With the viral outbreak worsening and unemployment at Depression-era levels, the government will issue on Thursday what will almost surely be another remarkable jobs report.
Hiring in June might have reached the highest monthly total on record – three million. Yet, so deep were the layoffs during the lockdowns that a gain so large would still leave tens of millions of Americans out of work and the unemployment rate in double digits. And even a jobless rate above 10 percent would not fully capture the scope of the pandemic’s damage to the job market and the economy.
The economic bounce produced by the initial lifting of shutdown orders may have run its course as the recovery stalls and business re-openings flatten.
In states that are suffering the sharpest spikes in reported virus cases – Texas, Florida, Arizona and others in the Sun Belt – progress has reversed, with businesses closing again and workers losing jobs, in some cases for a second time.
However, because Thursday’s jobs report will be based on data gathered in the second week of June, it will still likely reflect an improving trend. The plateau of the past week will likely appear in the July jobs report.
Economists have forecast that employers added three million jobs in June and that the unemployment rate dropped to 12.3 percent from 13.3 percent in May, according to data provider FactSet. If they are correct, the job gain will top the surprise increase of 2.5 million in May, which was a record.
But it would also mean that Americans have still recovered just one-quarter of the jobs they lost in March and April, when states engineered widespread shutdowns of restaurants, bars, stores, hotels movie theatres and other retail establishments.
The government counts the number of unemployed through a monthly survey. Since March, its survey-takers have been classifying many Americans as employed even if their employers are closed because of the pandemic. In many cases, these people believe they still have jobs. But the Labor Department said if they are not working, they should be considered temporarily unemployed.

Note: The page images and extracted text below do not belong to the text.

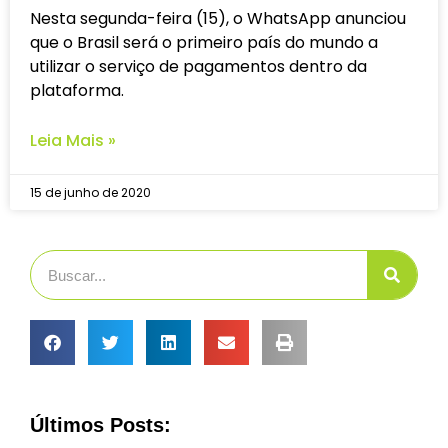
Nesta segunda-feira (15), o WhatsApp anunciou
que o Brasil será o primeiro país do mundo a
utilizar o serviço de pagamentos dentro da
plataforma.
Leia Mais »
15 de junho de 2020
Últimos Posts:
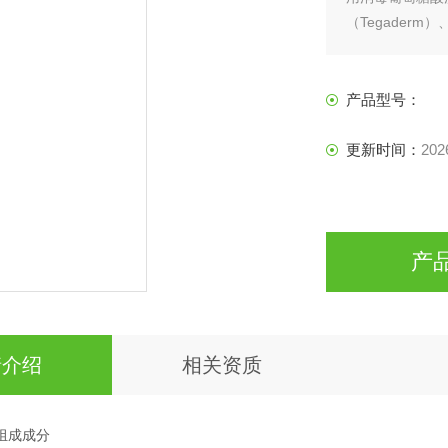
（Tegaderm）
White）、透
（Transpo
产品型号：
更新时间：
202
产
情介绍
相关资质
组成成分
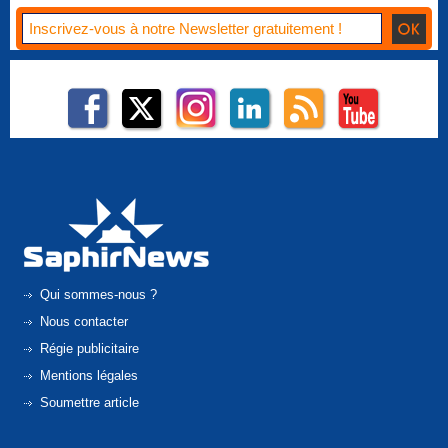
Qui sommes-nous ?
Nous contacter
Régie publicitaire
Mentions légales
Soumettre article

In May, 4.9 million people were counted as working when they should have been counted as unemployed. Had these people been properly classified, the unemployment rate would have been reported as 16.4 percent, not 13.3 percent.

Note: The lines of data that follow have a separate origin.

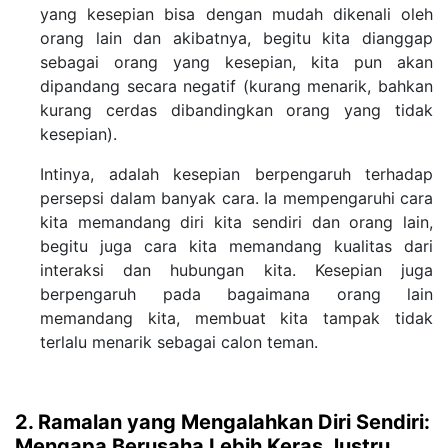
yang kesepian bisa dengan mudah dikenali oleh
orang lain dan akibatnya, begitu kita dianggap
sebagai orang yang kesepian, kita pun akan
dipandang secara negatif (kurang menarik, bahkan
kurang cerdas dibandingkan orang yang tidak
kesepian).
Intinya, adalah kesepian berpengaruh terhadap
persepsi dalam banyak cara. Ia mempengaruhi cara
kita memandang diri kita sendiri dan orang lain,
begitu juga cara kita memandang kualitas dari
interaksi dan hubungan kita. Kesepian juga
berpengaruh pada bagaimana orang lain
memandang kita, membuat kita tampak tidak
terlalu menarik sebagai calon teman.
2. Ramalan yang Mengalahkan Diri Sendiri:
Mengapa Berusaha Lebih Keras Justru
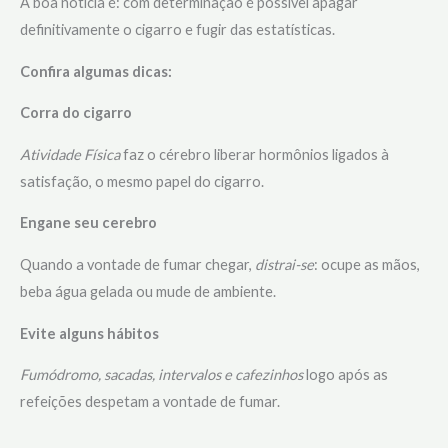
A boa noticia é: com determinação é possível apagar
definitivamente o cigarro e fugir das estatísticas.
Confira algumas dicas:
Corra do cigarro
Atividade Física
faz o cérebro liberar hormônios ligados à
satisfação, o mesmo papel do cigarro.
Engane seu cerebro
Quando a vontade de fumar chegar,
distrai-se
: ocupe as mãos,
beba água gelada ou mude de ambiente.
Evite alguns hábitos
Fumódromo, sacadas, intervalos e cafezinhos
logo após as
refeições despetam a vontade de fumar.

Even accounting for the misclassification, unemployment is still declining, if only slowly. In April, if the same adjustment had been made, the jobless rate would have been 19.5 percent instead of 14.7 percent.
Another unique aspect of the coronavirus recession is that many more laid-off workers than usual consider their job losses to be only temporary and expect to return to their old employers.
Many restaurants, shops and gyms had expected to be closed for only a brief period to combat the pandemic before reopening for good.
And indeed, as states began reopening, many people were called back to their old jobs. In May, even among people who were still out of work, roughly three-quarters regarded their job losses as temporary.
But with many consumers still reluctant to dine out, travel, shop or congregate in groups, more business closures are becoming permanent. In May, the number of people who said their jobs were gone for good rose nearly 300,000 from April. If that figure keeps growing as the pandemic surges back, the job market and the economy will take longer to recover.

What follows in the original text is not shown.